Based off my larger walker, the Pathfinder Mini is a cost-reduced version which requires far fewer parts, much less plastic, and is a bit more simple to build. I will be releasing the plans for it as soon as I can, and considering the reduced part count, I may be able to sell complete kits instead of my usual plans or plastic-only kits.
If it were economically feasible, I would also like to make a batch of circuit boards to include with the kit. As of right now, it's too complex to build in point-to-point wiring, but a PCB with proper traces would be nice. I'd have to ditch the LEDs as a cost saving measure though as well. Or, you know, I could just use a microcontroller like a sane person.

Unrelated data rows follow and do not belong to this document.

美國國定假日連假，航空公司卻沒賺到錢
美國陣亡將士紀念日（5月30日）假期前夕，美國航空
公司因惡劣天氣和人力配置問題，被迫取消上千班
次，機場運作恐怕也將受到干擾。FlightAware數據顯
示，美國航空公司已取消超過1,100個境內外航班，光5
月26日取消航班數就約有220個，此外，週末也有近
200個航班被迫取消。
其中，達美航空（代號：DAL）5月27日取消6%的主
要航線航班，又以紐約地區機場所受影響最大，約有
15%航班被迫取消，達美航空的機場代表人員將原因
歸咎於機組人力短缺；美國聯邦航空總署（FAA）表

This circuit was really just a fun project to prove I could build this idea from my head into an actual working robot. It does work quite well, and schematics and an explanation of the design is listed below.
Astable 555 timer which generates the clock signal for SR04 Sonar Sensor and 4017 Counter.
HC-SR04 Sonar Sensor. A clock pulse triggers a sonar ping. Pulse width on echo pin is proportional to echo time.
Missing Pulse Detector
The echo pin from sonar seamlessly refreshes the monostable 555 timer, keeping the output high. A resistor-capacitor circuit snubs out short pulses from close objects, causing the output of the 555 to go low. This causes a reset for the “Counter” and “First Loop” circuits.
RS flip-flop “register” using a 555. Upon reset, the output is set high. The last output from the counter will set the output low
“Program Counter” using a 4017. Each clock pulse pulls one of 10 pins high, in sequence. A reset brings the output back to 0.
Diode logic is used to hard-wire program instructions to each step of the counter. These instructions consist of “Left, Right, Stop, Up, and Load MEM”.
Functions outside the program loop. Injects instructions for “Stop” and “Up” when light is above a threshold. Not strictly necessary, but adds a bit of interactivity.
RS Flip-flop “Register”. Retains the last direction executed from ROM after a reset.
Combinational logic to determine the results of the MEM instruction. If the “First Loop” register is true, the “Last Direction” register is interpreted as either a “Left” or “Right” instruction. This provides obstacle avoidance when a reset is triggered by the sonar sensor, and is ignored in subsequent loops. Also only allows STOP instruction on first loop.
A L293D motor driver circuit. I recommend capacitors on the motor outputs.
A 555 timer in astable mode. The output is pulse width modulated via a voltage on pin 5, resulting in basic servo control for head tilt.